Once the marriage was proven, Joseane was stripped of her crown, and Thaisa Tomsem was crowned Miss Brazil 2002. Also, contestant Dilson Walkarez was not aware of Joseane relationship's status and tried to start a romantic relationship with her during the show. Due to her refusals, he felt unmotivated and left the show voluntarily. Housemate Harry Grossman replaced him at February 26 and became the first housemate not to enter the show on its first day.

During Big Brother Brasil 8, the contestant Juliana Goes fainted during an endurance task where the contestants had to remain perfectly still inside a glass chamber. Newspapers and websites accused the show of being inhumane. However, the show was unaffected by the negative press.

In Big Brother Brasil 10, Marcelo Dourado, a returning contestant from BBB4, was accused of being homophobic but that was ignored and he eventually won his second season.

But the biggest scandal of the show happened on Big Brother Brasil 12 when contestant Daniel Echaniz was accused of raping one of the contestants.

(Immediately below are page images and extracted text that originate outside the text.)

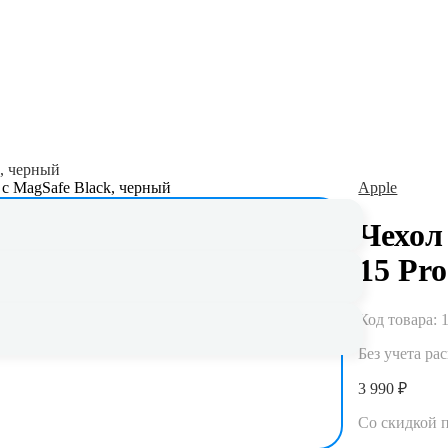
k, черный
Apple
Чехол 
Гарантия до 5 лет
15 Pr
Официальная гарантия и сервисное
обслуживание
Код товара:
Без учета ра
3 990 ₽
Со скидкой 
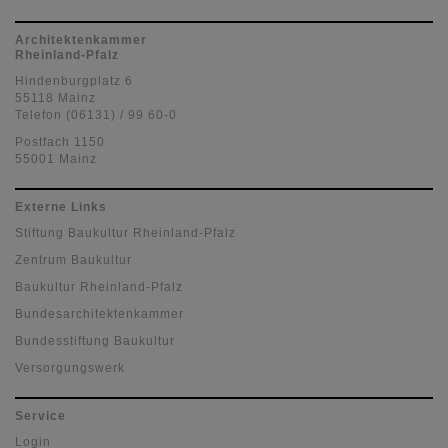
Architektenkammer
Rheinland-Pfalz
Hindenburgplatz 6
55118 Mainz
Telefon (06131) / 99 60-0
Postfach 1150
55001 Mainz
Externe Links
Stiftung Baukultur Rheinland-Pfalz
Zentrum Baukultur
Baukultur Rheinland-Pfalz
Bundesarchitektenkammer
Bundesstiftung Baukultur
Versorgungswerk
Service
Login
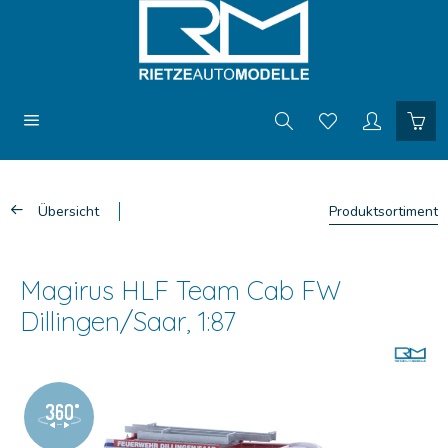
Übersicht
Produktsortiment
Magirus HLF Team Cab FW
Dillingen/Saar, 1:87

He was expelled during the first week and denied the accusations, which were eventually dropped.

In Big Brother Brasil 19, only a few days after the beginning of the show, contestant Vanderson Brito faced rape accusations published online by his former girlfriend. He was expelled after police subpoenaed him for an interview, violating the house rule of having no contact with the outside world. Contestant Hariany Almeida was also expelled, after a party night where she was drunk lead to her pushing another contestant, violating the house rule of no violence. The show also faced considerable criticism as the house divided into two groups, separated by class and race, which lead to considerable racist comments and even police investigations regarding religious intolerance.

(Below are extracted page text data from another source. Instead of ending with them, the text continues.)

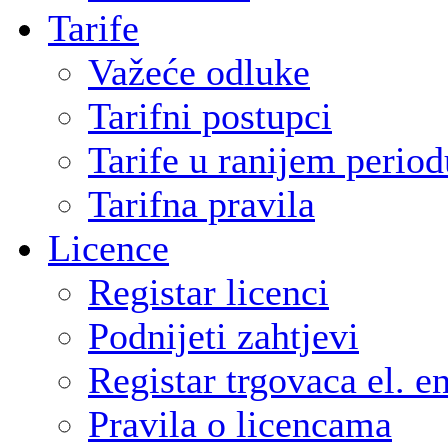
Tarife
Važeće odluke
Tarifni postupci
Tarife u ranijem period
Tarifna pravila
Licence
Registar licenci
Podnijeti zahtjevi
Registar trgovaca el. e
Pravila o licencama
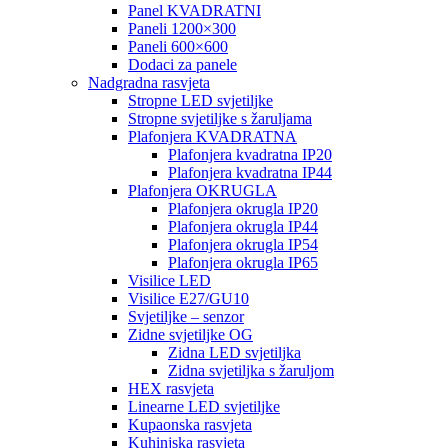
Panel KVADRATNI
Paneli 1200×300
Paneli 600×600
Dodaci za panele
Nadgradna rasvjeta
Stropne LED svjetiljke
Stropne svjetiljke s žaruljama
Plafonjera KVADRATNA
Plafonjera kvadratna IP20
Plafonjera kvadratna IP44
Plafonjera OKRUGLA
Plafonjera okrugla IP20
Plafonjera okrugla IP44
Plafonjera okrugla IP54
Plafonjera okrugla IP65
Visilice LED
Visilice E27/GU10
Svjetiljke – senzor
Zidne svjetiljke OG
Zidna LED svjetiljka
Zidna svjetiljka s žaruljom
HEX rasvjeta
Linearne LED svjetiljke
Kupaonska rasvjeta
Kuhinjska rasvjeta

In Big Brother Brasil 21, the contestant Karol Conká behavior and actions towards other housemates garnered a very negative reception from the viewers and public personalities. This included Karol's encouragement of outcasting certain housemates, aggressive comments that sparked discussions regarding psychological abuse and prejudiced comments that ranged from gaslighting, xenophobia, religious intolerance and sexual harassment, resulting in her cancellation with loss of followers on social networks and being evicted with the highest rejection of all the seasons, with 99.17% of the votes.

In 2011, Brazilian sociologist Silvia Viana Rodrigues wrote a thesis at University of São Paulo analyzing reality shows as spectacles that proliferate rituals of suffering. She analyzes such rituals in various cultural products from Hollywood and Brazilian television, with special attention to Big Brother Brasil. When investigating the openly eliminatory and cruel face of the game, Silvia Viana points out that such characteristics are liable to be entertainment with great and crucial public engagement because such processes of elimination, competition, exclusion, the affirmation of the war of all against all, of self-management and personal self-control through socio-emotional skills, entrepreneurship, the banality of evil, the naturalization of torture, the "battle for survival" logic and the incorporation of Nazi language and elements are already part of contemporary social life, especially in the context of work under neoliberalism. The thesis was later published as a book.